The full text of the records below, minus any pictures, should be given back word for word.

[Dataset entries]
========================
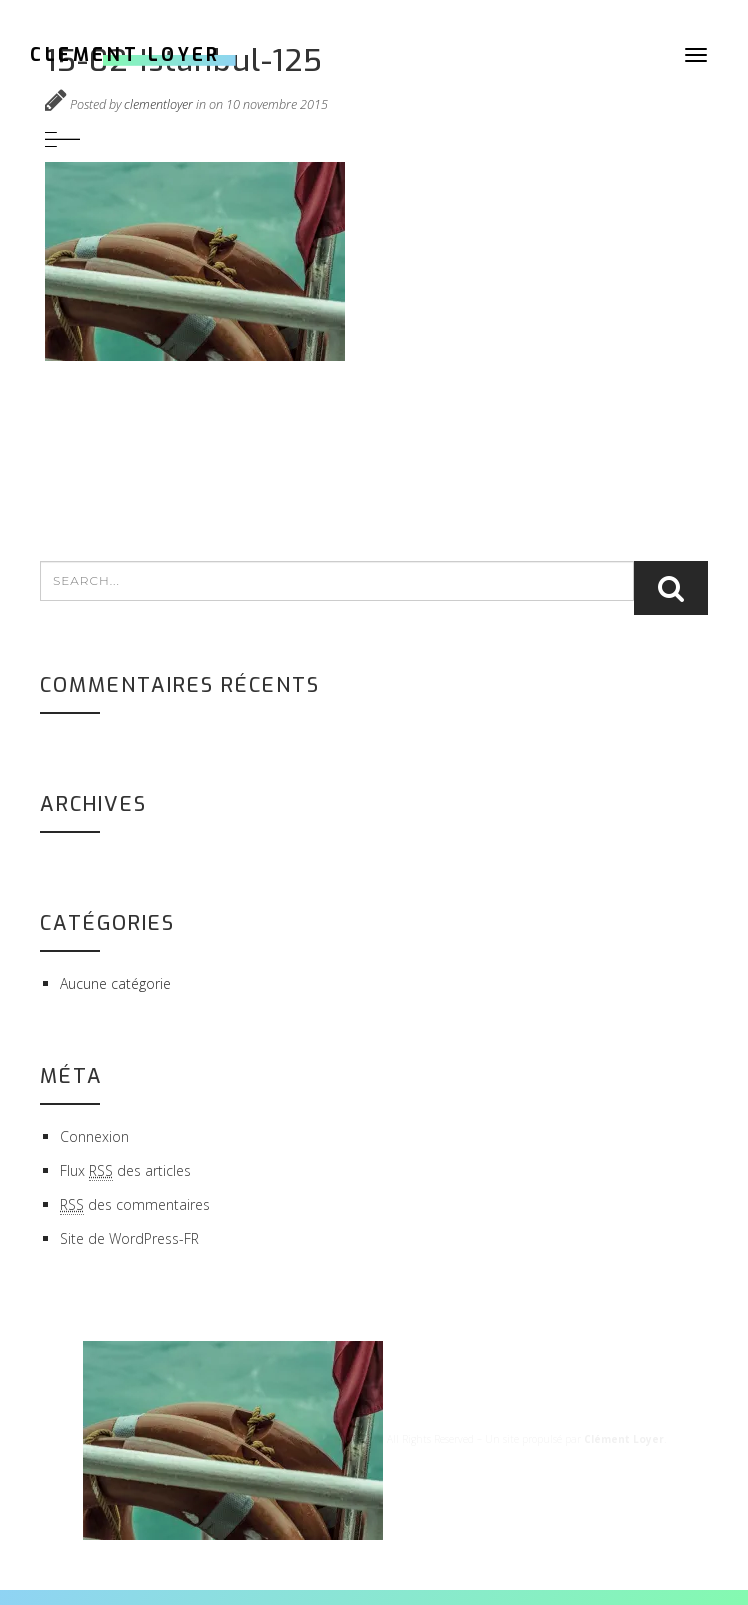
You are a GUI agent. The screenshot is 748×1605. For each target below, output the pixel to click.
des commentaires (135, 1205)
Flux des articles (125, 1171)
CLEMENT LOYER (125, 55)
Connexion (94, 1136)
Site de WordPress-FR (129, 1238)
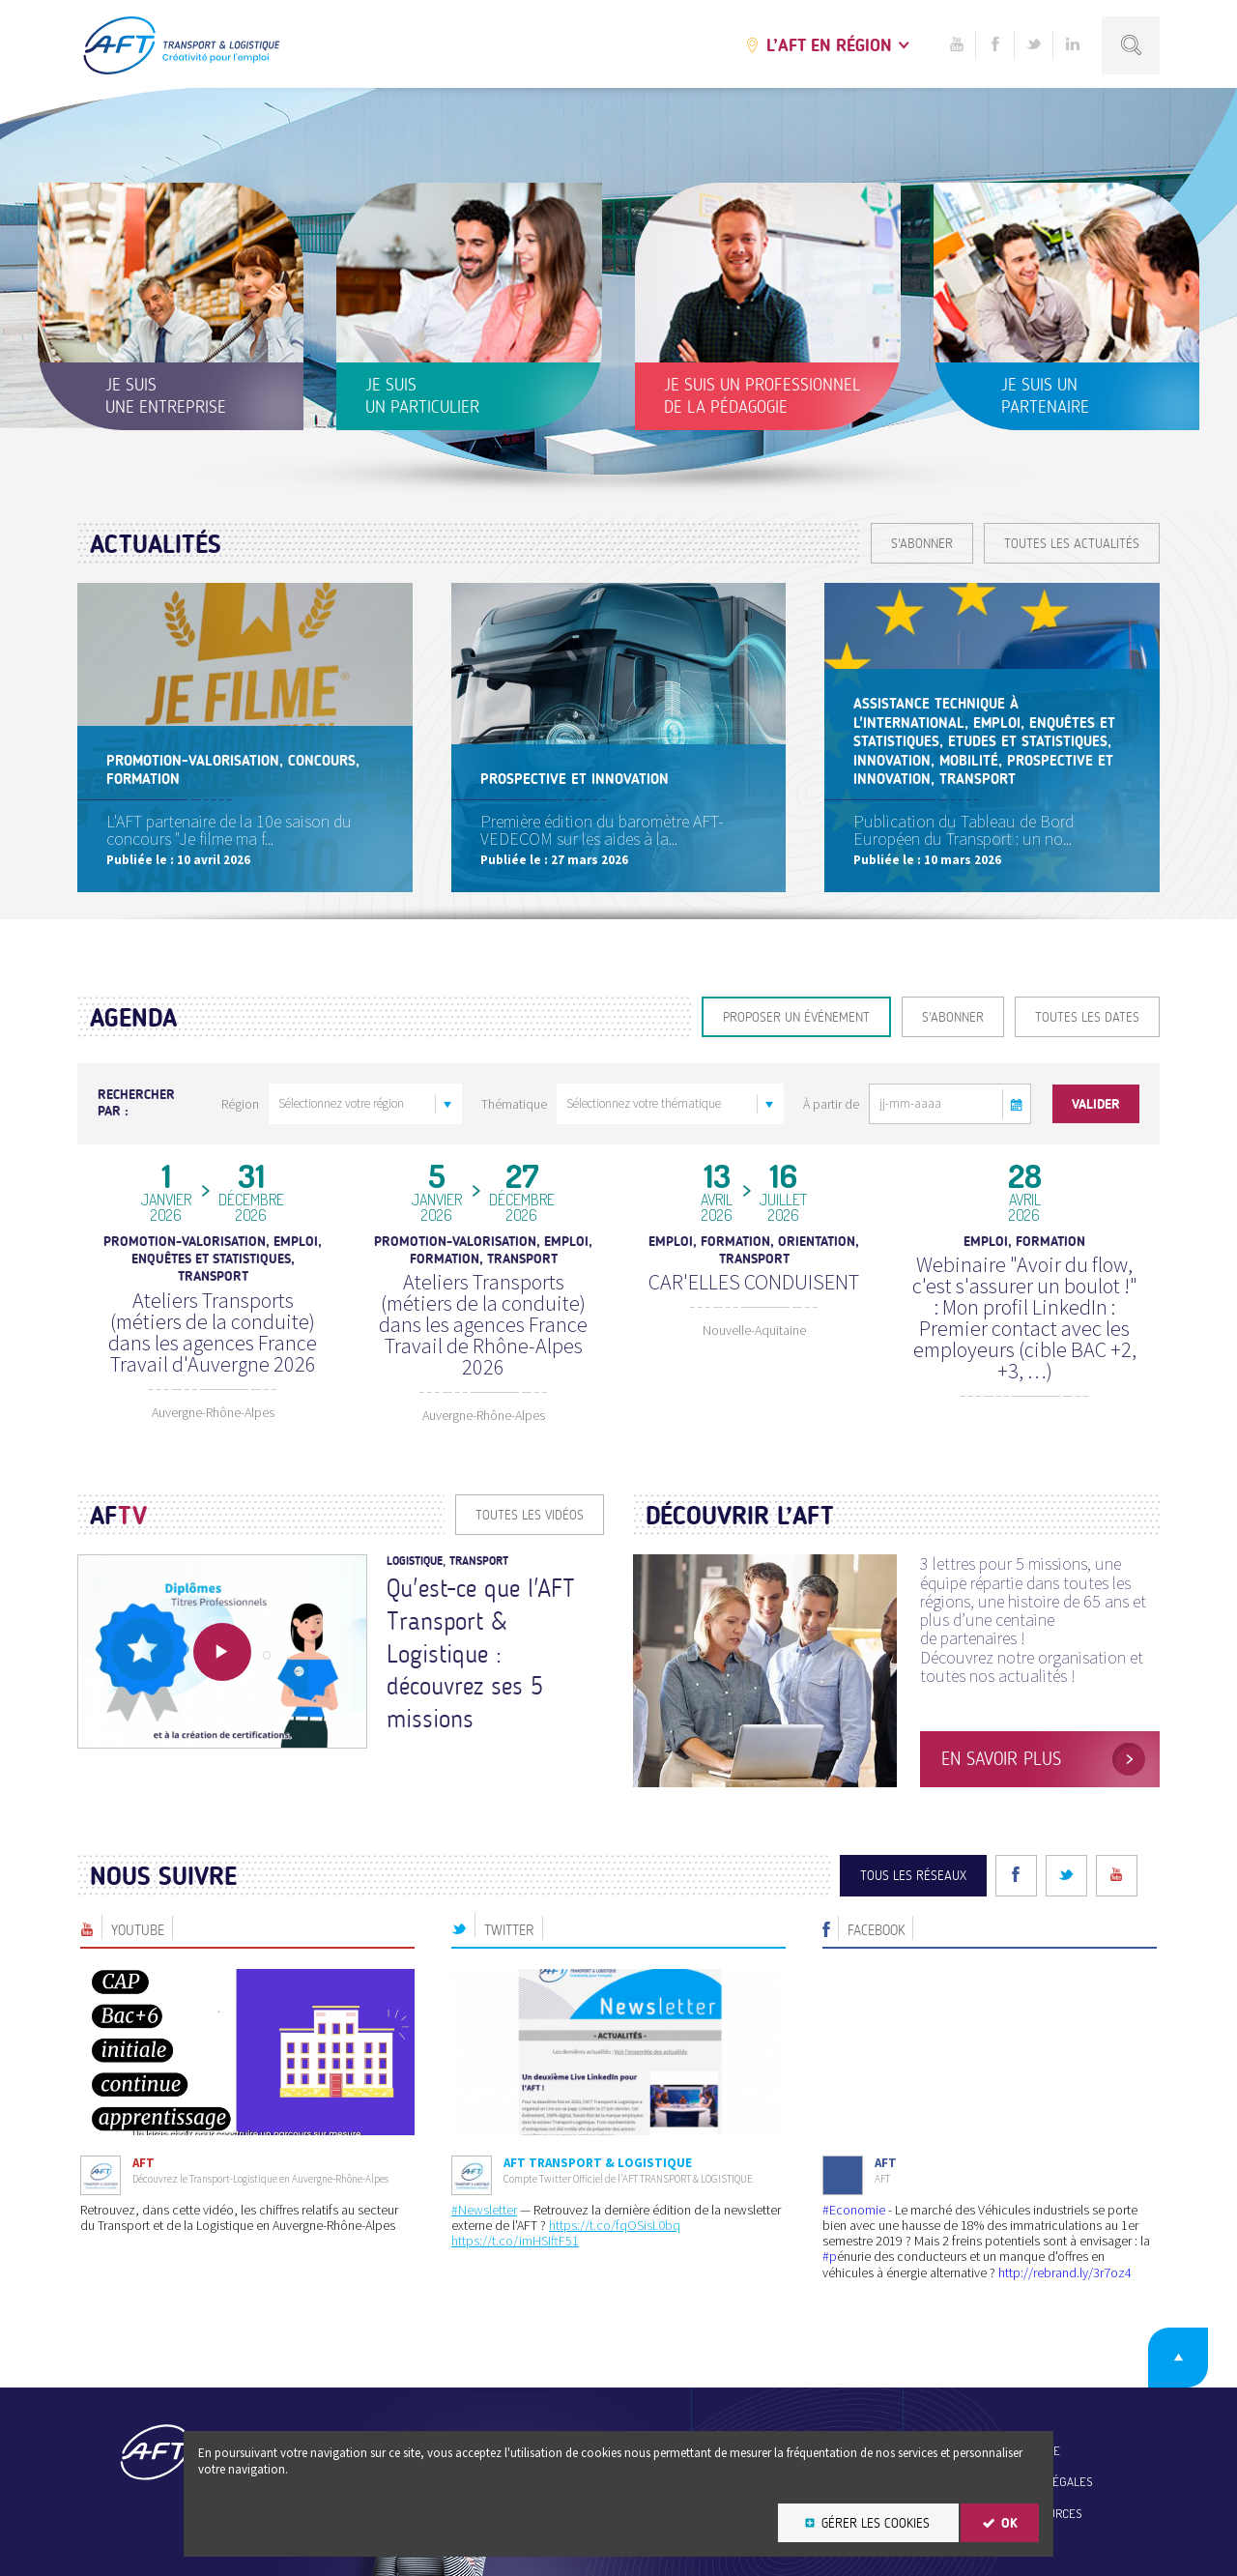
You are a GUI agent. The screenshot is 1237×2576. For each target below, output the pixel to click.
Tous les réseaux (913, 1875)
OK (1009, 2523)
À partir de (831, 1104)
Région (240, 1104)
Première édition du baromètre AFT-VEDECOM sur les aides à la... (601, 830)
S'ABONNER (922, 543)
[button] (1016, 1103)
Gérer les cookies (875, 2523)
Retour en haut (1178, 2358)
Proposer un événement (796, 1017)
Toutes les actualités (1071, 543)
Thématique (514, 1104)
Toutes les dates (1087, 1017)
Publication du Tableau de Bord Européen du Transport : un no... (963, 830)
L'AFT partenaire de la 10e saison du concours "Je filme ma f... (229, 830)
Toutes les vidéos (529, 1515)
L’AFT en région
========================
| Response area |
You are a GUI agent. The screenshot is 748×1605. For each target below, output the pixel to click.
des commentaires (135, 1205)
Flux des articles (125, 1171)
CLEMENT LOYER (125, 55)
Connexion (94, 1136)
Site de WordPress-FR (129, 1238)
You are a GUI agent. The screenshot is 1237×2576. For each target below, output the pixel to click.
Tous les réseaux (913, 1875)
OK (1009, 2523)
À partir de (831, 1104)
Région (240, 1104)
Première édition du baromètre AFT-VEDECOM sur les aides à la... (601, 830)
S'ABONNER (922, 543)
[button] (1016, 1103)
Gérer les cookies (875, 2523)
Retour en haut (1178, 2358)
Proposer un événement (796, 1017)
Toutes les actualités (1071, 543)
Thématique (514, 1104)
Toutes les dates (1087, 1017)
Publication du Tableau de Bord Européen du Transport : un no... (963, 830)
L'AFT partenaire de la 10e saison du concours "Je filme ma f... (229, 830)
Toutes les vidéos (529, 1515)
L’AFT en région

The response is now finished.